It’s time to take a hands-off approach to bad data.
It just seems to happen naturally - as the IT Manager, you get lumbered with everything integration.
While it’s expected that your team will resolve all integration errors, our experience tells us that 95% of integration errors post-go-live are, in fact, data issues. And the problem with that is that while you may own the framework, you can’t fix bad data.

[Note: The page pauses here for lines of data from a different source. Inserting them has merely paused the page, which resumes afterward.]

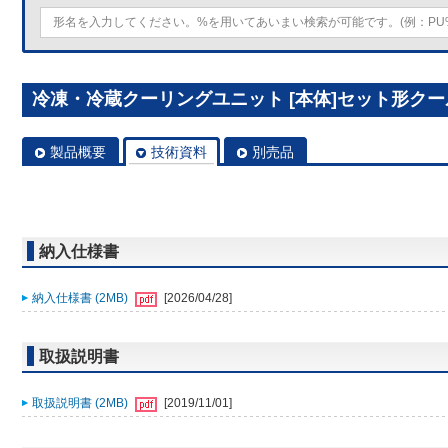
冷凍・冷蔵クーリングユニット [本体]セット形クールマルチ
製品概要
技術資料
別売品
納入仕様書
納入仕様書 (2MB)
[2026/04/28]
取扱説明書
取扱説明書 (2MB)
[2019/11/01]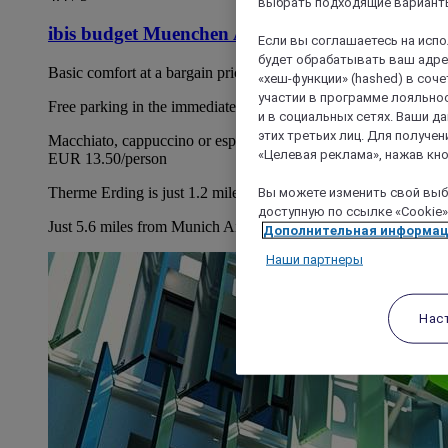
выбрать подходящие варианты
ibis budget Muenchen Airport Erding
Если вы соглашаетесь на исп
будет обрабатывать ваш адрес
Basic comfort at a bargain price
«хеш-функции» (hashed) в соч
участии в программе лояльнос
Free parking in the immediate vicinity
и в социальных сетях. Ваши 
этих третьих лиц. Для получ
Macchiato, cappuccino or espresso with breakfast buffet for
«Целевая реклама», нажав кно
EUR 13.50/person
Therme Erding is just 1.2 miles from the hotel
Вы можете изменить свой выбо
доступную по ссылке «Cookie»
Just 5.6 miles from Munich Airport
Дополнительная информа
Наши партнеры
Нас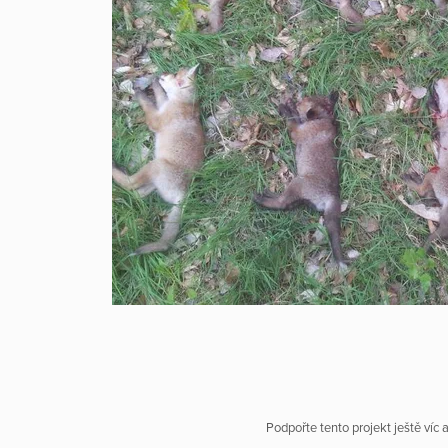
Podpořte tento projekt ještě víc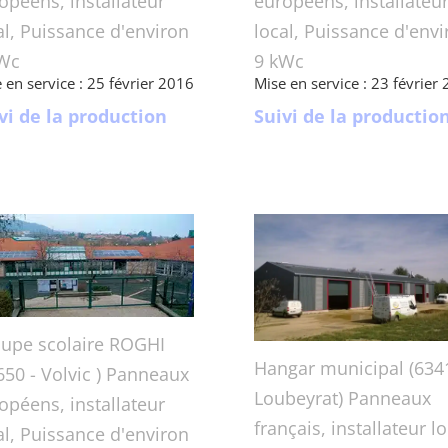
opéens, installateur
européens, installateu
al, Puissance d'environ
local, Puissance d'envi
Wc
9 kWc
 en service : 25 février 2016
Mise en service : 23 février
vi de la production
Suivi de la productio
upe scolaire ROGHI
Hangar municipal (634
650 - Volvic ) Panneaux
Loubeyrat) Panneaux
opéens, installateur
français, installateur lo
al, Puissance d'environ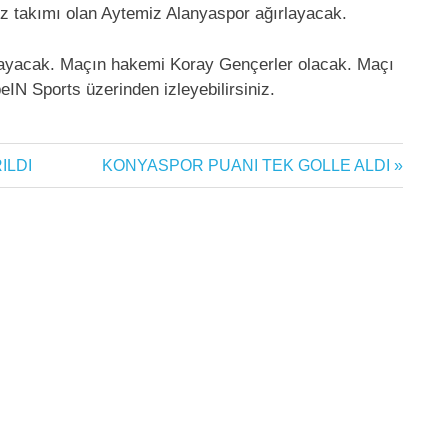
 takımı olan Aytemiz Alanyaspor ağırlayacak.
layacak. Maçın hakemi Koray Gençerler olacak. Maçı
eIN Sports üzerinden izleyebilirsiniz.
Next
ILDI
KONYASPOR PUANI TEK GOLLE ALDI
Post:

If you currently work with a legacy integration layer, it’s probably a familiar frustration. You receive error notifications, so you have to push the data back through to replicate the error and see what’s going on. Only to discover it’s nothing you can help with – the data is at fault, not the integration. So, you need to track down the data owner and ask them to fix the issue. And then, you need to push it through again to check that the error is resolved. While that sounds simple enough, it doesn’t take into account that the data set could have accumulated hundreds of thousands of new records over just a few months.

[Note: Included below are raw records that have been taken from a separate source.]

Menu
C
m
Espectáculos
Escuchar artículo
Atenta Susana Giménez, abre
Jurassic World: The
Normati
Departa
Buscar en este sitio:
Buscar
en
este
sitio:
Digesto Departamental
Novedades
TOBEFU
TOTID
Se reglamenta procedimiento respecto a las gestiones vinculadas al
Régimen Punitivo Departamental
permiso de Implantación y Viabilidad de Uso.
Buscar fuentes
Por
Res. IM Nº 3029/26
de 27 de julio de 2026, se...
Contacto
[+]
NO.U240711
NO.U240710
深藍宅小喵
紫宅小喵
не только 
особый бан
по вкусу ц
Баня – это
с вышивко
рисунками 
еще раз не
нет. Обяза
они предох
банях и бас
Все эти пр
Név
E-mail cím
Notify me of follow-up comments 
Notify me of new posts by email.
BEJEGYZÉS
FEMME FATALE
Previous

Lesson learned? When your business decides to invest in a new integration layer, make sure you (or your partner) build smarts into it from the outset. So, when there's an error notification, the issue gets pushed directly past the IT team and to the person who owns the troublesome data, so they can sort it out and even test it at their end. It will save time, effort and frustration.
For example, let’s say an accounts receivable team member sets up a new customer in your ERP but misses some non-optional data or puts in an impossible email with extra spaces. They’ll be directly notified of an error at their end and can open a dashboard filter by their integration point to view the data values. Once they’ve updated the original at-fault data entry, they hit ‘retry’, and the data is automatically pushed through again.

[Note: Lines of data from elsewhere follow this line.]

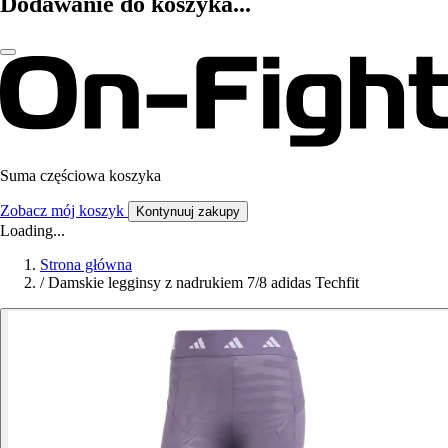
Dodawanie do koszyka...
Suma częściowa koszyka
Zobacz mój koszyk
Kontynuuj zakupy
Loading...
Strona główna
/
Damskie legginsy z nadrukiem 7/8 adidas Techfit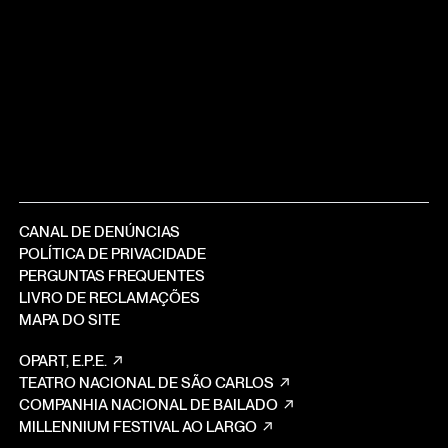
CANAL DE DENÚNCIAS
POLÍTICA DE PRIVACIDADE
PERGUNTAS FREQUENTES
LIVRO DE RECLAMAÇÕES
MAPA DO SITE
OPART, E.P.E.
TEATRO NACIONAL DE SÃO CARLOS
COMPANHIA NACIONAL DE BAILADO
MILLENNIUM FESTIVAL AO LARGO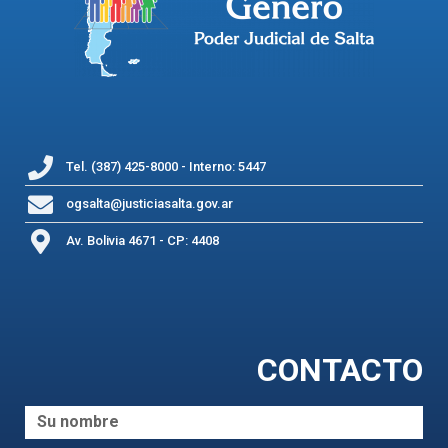
Tel. (387) 425-8000 - Interno: 5447
ogsalta@justiciasalta.gov.ar
Av. Bolivia 4671 - CP: 4408
CONTACTO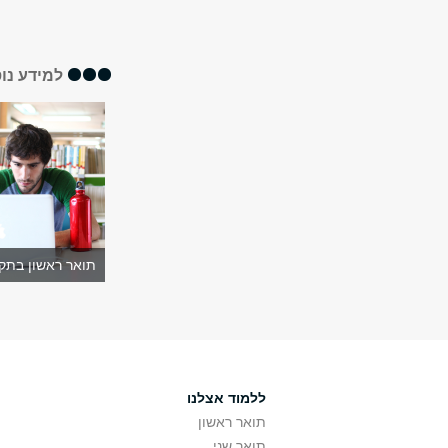
למידע נו
תואר ראשון בתק
ללמוד אצלנו
תואר ראשון
תואר שני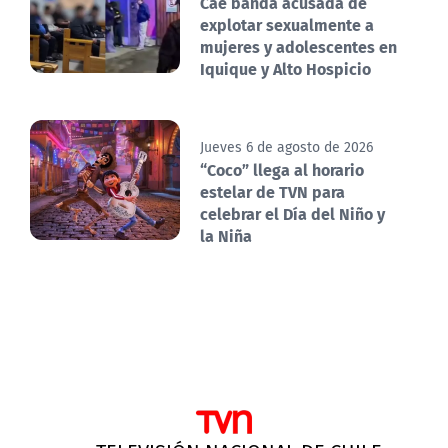
Cae banda acusada de
explotar sexualmente a
mujeres y adolescentes en
Iquique y Alto Hospicio
Jueves 6 de agosto de 2026
“Coco” llega al horario
estelar de TVN para
celebrar el Día del Niño y
la Niña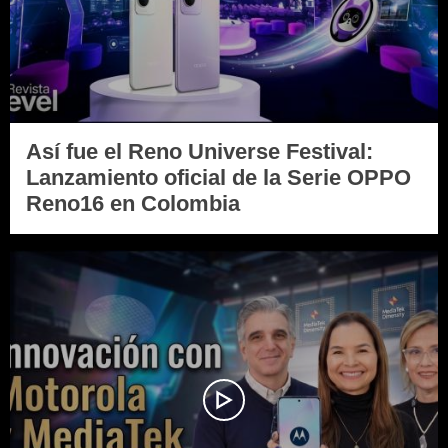
Así fue el Reno Universe Festival:
Lanzamiento oficial de la Serie OPPO
Reno16 en Colombia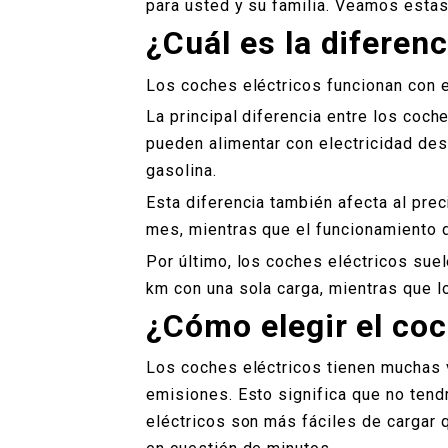
para usted y su familia. Veamos esta
¿Cuál es la diferenc
Los coches eléctricos funcionan con e
La principal diferencia entre los coch
pueden alimentar con electricidad des
gasolina.
Esta diferencia también afecta al pre
mes, mientras que el funcionamiento d
Por último, los coches eléctricos sue
km con una sola carga, mientras que l
¿Cómo elegir el coc
Los coches eléctricos tienen muchas v
emisiones. Esto significa que no tend
eléctricos son más fáciles de cargar 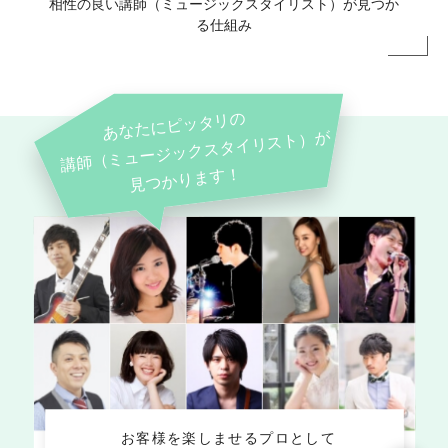
相性の良い講師（ミュージックスタイリスト）が見つか
る仕組み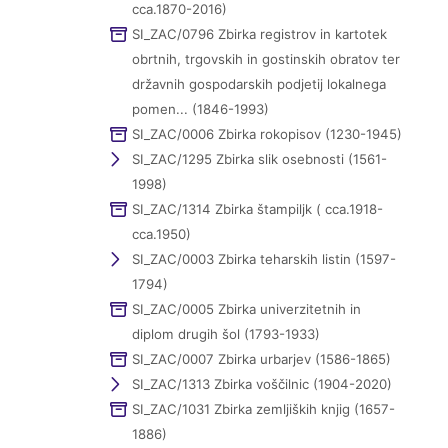
cca.1870-2016)
SI_ZAC/0796 Zbirka registrov in kartotek
obrtnih, trgovskih in gostinskih obratov ter
državnih gospodarskih podjetij lokalnega
pomen... (1846-1993)
SI_ZAC/0006 Zbirka rokopisov (1230-1945)
SI_ZAC/1295 Zbirka slik osebnosti (1561-
1998)
SI_ZAC/1314 Zbirka štampiljk ( cca.1918-
cca.1950)
SI_ZAC/0003 Zbirka teharskih listin (1597-
1794)
SI_ZAC/0005 Zbirka univerzitetnih in
diplom drugih šol (1793-1933)
SI_ZAC/0007 Zbirka urbarjev (1586-1865)
SI_ZAC/1313 Zbirka voščilnic (1904-2020)
SI_ZAC/1031 Zbirka zemljiških knjig (1657-
1886)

And as you and your team can view failures, resolutions, or ‘no action taken’ on a dashboard, you’ll be able to address continuing data errors by making changes to the source systems. You then have the integration information that really matters in front of you: Yes, it failed – but now it’s working. Issue resolved; what’s next?
From your perspective, it resolves those post-go-live integration issues faster. You’ll be in charge of making sure the source systems are fixed so bad data can't come through again, while the owners of the data can fix the failures. There’s no need for you to chase anyone; the data fix process is automated and reportable – and best of all, it was all hands-off.